5. From the throne came forth lightnings, voices and thunderings; and before the throne were seven flaming torches, which are the sevenfold Spirit of God.
Voices. Or: "ramblings"; see Ac 2:4b-13&N. The sevenfold Spirit of God. See 1:4N. 

6. In front of the throne was what looked like a sea of glass, clear as crystal. In the center, around the throne, were four living beings covered with eyes in front and behind.
In front of the throne was what looked like a sea of glass, clear as crystal. The description resembles that of Exodus 24:10 and Ezekiel 1:22,26. 

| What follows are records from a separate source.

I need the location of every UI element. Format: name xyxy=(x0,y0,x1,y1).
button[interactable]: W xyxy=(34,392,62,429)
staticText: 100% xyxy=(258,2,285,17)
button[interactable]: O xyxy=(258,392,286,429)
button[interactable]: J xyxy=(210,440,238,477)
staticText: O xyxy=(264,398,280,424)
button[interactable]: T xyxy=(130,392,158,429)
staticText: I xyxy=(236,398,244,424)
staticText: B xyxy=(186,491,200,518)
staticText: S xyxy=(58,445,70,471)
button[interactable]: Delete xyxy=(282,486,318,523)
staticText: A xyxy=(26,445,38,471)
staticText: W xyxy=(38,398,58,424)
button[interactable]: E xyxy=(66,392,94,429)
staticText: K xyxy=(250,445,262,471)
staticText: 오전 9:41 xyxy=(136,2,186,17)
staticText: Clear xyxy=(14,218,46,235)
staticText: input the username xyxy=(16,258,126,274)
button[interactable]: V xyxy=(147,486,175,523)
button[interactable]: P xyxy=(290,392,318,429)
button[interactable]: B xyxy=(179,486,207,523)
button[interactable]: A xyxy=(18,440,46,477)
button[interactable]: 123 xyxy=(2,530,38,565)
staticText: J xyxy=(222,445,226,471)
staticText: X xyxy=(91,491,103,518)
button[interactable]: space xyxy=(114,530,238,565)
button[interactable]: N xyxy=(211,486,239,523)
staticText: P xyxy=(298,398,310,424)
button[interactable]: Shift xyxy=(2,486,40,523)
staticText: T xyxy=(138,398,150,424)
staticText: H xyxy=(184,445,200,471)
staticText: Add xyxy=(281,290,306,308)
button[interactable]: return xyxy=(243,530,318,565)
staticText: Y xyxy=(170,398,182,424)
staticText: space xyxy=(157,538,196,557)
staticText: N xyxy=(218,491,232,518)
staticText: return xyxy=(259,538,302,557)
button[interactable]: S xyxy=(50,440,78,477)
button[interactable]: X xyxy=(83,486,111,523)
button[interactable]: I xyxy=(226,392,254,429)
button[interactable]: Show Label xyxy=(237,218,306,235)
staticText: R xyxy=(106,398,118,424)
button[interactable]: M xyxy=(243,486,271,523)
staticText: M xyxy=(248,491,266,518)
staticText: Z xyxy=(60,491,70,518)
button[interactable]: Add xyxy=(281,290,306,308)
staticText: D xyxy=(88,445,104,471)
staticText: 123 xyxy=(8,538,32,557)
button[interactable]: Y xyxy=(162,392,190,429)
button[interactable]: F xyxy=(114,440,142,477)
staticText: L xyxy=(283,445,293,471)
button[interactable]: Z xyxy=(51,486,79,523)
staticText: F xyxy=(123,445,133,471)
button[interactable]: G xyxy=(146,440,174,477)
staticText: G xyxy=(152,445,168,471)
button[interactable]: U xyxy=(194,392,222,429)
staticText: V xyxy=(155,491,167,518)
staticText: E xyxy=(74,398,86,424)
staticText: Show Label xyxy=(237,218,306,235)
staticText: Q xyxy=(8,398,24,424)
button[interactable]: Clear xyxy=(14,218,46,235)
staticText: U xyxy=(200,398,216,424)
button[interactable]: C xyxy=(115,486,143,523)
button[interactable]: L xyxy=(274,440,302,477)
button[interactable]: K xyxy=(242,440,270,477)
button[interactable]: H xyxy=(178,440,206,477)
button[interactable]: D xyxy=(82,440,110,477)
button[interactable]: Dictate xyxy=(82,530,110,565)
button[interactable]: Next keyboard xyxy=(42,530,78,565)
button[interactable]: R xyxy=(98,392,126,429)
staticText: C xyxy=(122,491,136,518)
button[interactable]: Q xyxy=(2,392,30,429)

7. The first living being was like a lion, the second, living being was like an ox, the third living being had a face, that looked human, and the fourth living being was like a flying eagle (Ezekiel 1:5–10).
8. Each of the four living beings had six wings (Isaiah 6:2) and was covered with eyes inside and out; and day and night they never stop saying,:
"Holy, holy, holy is Adonai, God of heaven’s armies (Isaiah 6:3; Amos 3:13; 4:13),
the One who was, who is and who is coming!”
See 1:4N, 1:8N.
Although both Tanakh and New Testament teach that God is invisible (Exodus 33:20, Yn 1:18, 1 Ti 1:17), both report that people have seen God (to be specific, God the Father; God the Son is described differently in Chapter 5). Indeed, Yochanan's vision closely resembles several found in the Tanakh. Exodus 24:9-11 says that Moses, two sons of Aaron and seventy elders "saw the God of Israel" on "a paved work of sapphire stone as clear as heaven," very much like the sea of glass, clear as crystal of v. 6a (also see 15:2). The k'ruvim Ezekiel saw closely resemble the living beings of vv. 6b-8a (Ezekiel 1:5-11; 10:12, 14-15); he also saw a man on a throne with surroundings similar to those Yochanan describes in vv. 2-6a (Ezekiel 1:22, 26-28; 10:1). The prophet Mikhayahu (Micaiah) said, "I saw Adonai sitting on his throne and all the army of heaven standing by him on his right hand and on his left" (I Kings 22:19, 2 Chronicles 18:18). Isaiah wrote, "I saw Adonai sitting on a throne, high and lifted up" (Isaiah 6:1). He too saw winged beings (s'rafim) who worshipped God in language like that of v. 8b, crying to each other, "Holy, holy, holy is Adonai of heaven's armies" (Isaiah 6:2-3), a phrase which is part of the Kedushah ("Sanctifi-cation" of God) in the synagogue prayers (see the third blessing of the 'Amidah). 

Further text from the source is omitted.